調査結果によると、漢方薬を飲んだことのある割合は75.0%と、7年前に行った自社調査と比べて2倍以上に増加。飲み始めたきっかけとしては、「医師から処方された」が35.0%と最も多く、続く「自分で調べて服用した」が30.0%と約3人に1人が漢方薬に興味を持っていることが分かった。年代別には大きな差がなく、若い人も意外に漢方薬に興味を持っていた。
漢方薬に関するイメージは、上位をプラスイメージの「体にやさしそう」60.0%、「副作用がなさそう」52.3%、「体質から改善できそう」37.1%が占め、「長い期間、服用しなければならない」30.4%、「即効性がなさそう」30.2%、「苦い、臭そう」28.4%といったマイナスイメージは下位となった。これは7年前の自社調査とは全く反対の結果で、「苦い、臭そう」がトップを占め、「体にやさしそう」「副作用がなさそう」は下位だった。
体調についての質問では、病院に行くほどではないほどの不調を感じている割合が、「ある」「時々ある」をあわせて半数以上。「疲れやすい、だるい」が最多で55.6%、「肩こり、腰痛」が49.8%、「ストレス、不安」37.3%と、多くの人が悩んでいる症状が並んだ。
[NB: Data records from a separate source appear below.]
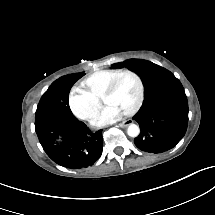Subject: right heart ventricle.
I'll return each mask as SVG.
<instances>
[{
    "mask_svg": "<svg viewBox=\"0 0 215 215\" xmlns=\"http://www.w3.org/2000/svg\"><path fill=\"white\" fill-rule=\"evenodd\" d=\"M121 70L113 69L106 71H98L94 74L86 83V90L92 94H101L104 90L109 87L111 82V75Z\"/></svg>",
    "mask_w": 215,
    "mask_h": 215,
    "instance_id": "right-heart-ventricle-1",
    "label": "right heart ventricle"
}]
</instances>
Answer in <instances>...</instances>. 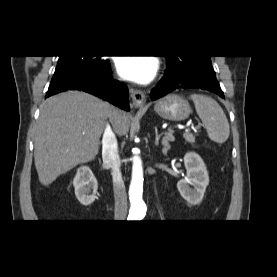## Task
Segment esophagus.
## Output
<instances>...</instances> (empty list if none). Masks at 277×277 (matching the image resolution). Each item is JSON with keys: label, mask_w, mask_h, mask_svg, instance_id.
I'll return each mask as SVG.
<instances>
[{"label": "esophagus", "mask_w": 277, "mask_h": 277, "mask_svg": "<svg viewBox=\"0 0 277 277\" xmlns=\"http://www.w3.org/2000/svg\"><path fill=\"white\" fill-rule=\"evenodd\" d=\"M130 95L135 108H144L146 103V96L143 91L130 88Z\"/></svg>", "instance_id": "34e87169"}]
</instances>
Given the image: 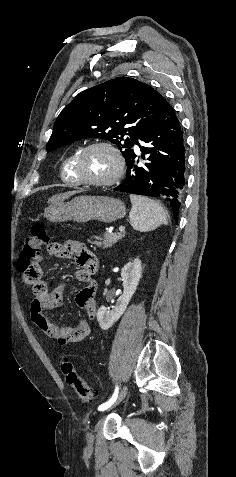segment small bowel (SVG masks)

不調の原因については、「ストレスが」が最も多く65.3%、「生活習慣の乱れ」が60.0%。年代別でははっきりと特徴が表れ、20代の8割が「ストレス」をあげたのに対して、50歳以上は「加齢」を一番にあげていた。
漢方薬を服用した症状は「かぜ」がトップで42.4%、次いで「胃腸などの胃腸関連」が26.9%、「花粉症、アレルギー症状」が14.8%という結果だった。漢方薬で知っている名前は「葛根湯」が92.3%と圧倒的で、こむらがえりや筋肉の痙攣などに用いられる「芍薬肝臓糖」が7年前の調査より16ポイントアップして知名度を上げていた。
今回の結果から見て、以前より漢方薬がマスコミでも比較的取り上げられるようになったことで「体にやさしい」といったプラスイメージを持つ人が増え、漢方薬を処方してくれる病院も多くなったことで漢方薬を飲む人が増えたと言えそうだ。元々高齢者の中には処方薬とは別に民間療法で漢方薬を飲んでいる人も結構いると推測されるが、そういう人も含まれることになる。また、自分で煎じて漢方薬を飲むのは手間がかかると敬遠していた人も、処方してもらえたり、漢方薬入りの市販薬が出回ることで需要が増えたとも予想される。
今回の調査の自由意見の中には、「西洋薬でカバーできないところを漢方薬に頼るという方法で使ってみたい」「少し体調の悪い程度の風邪では薬を飲むのをためらうが、漢方薬ならあまり抵抗なく飲むことができる」「授乳中でも服用できる」「最近はかなり飲みやすくなった」などのよさをあげている。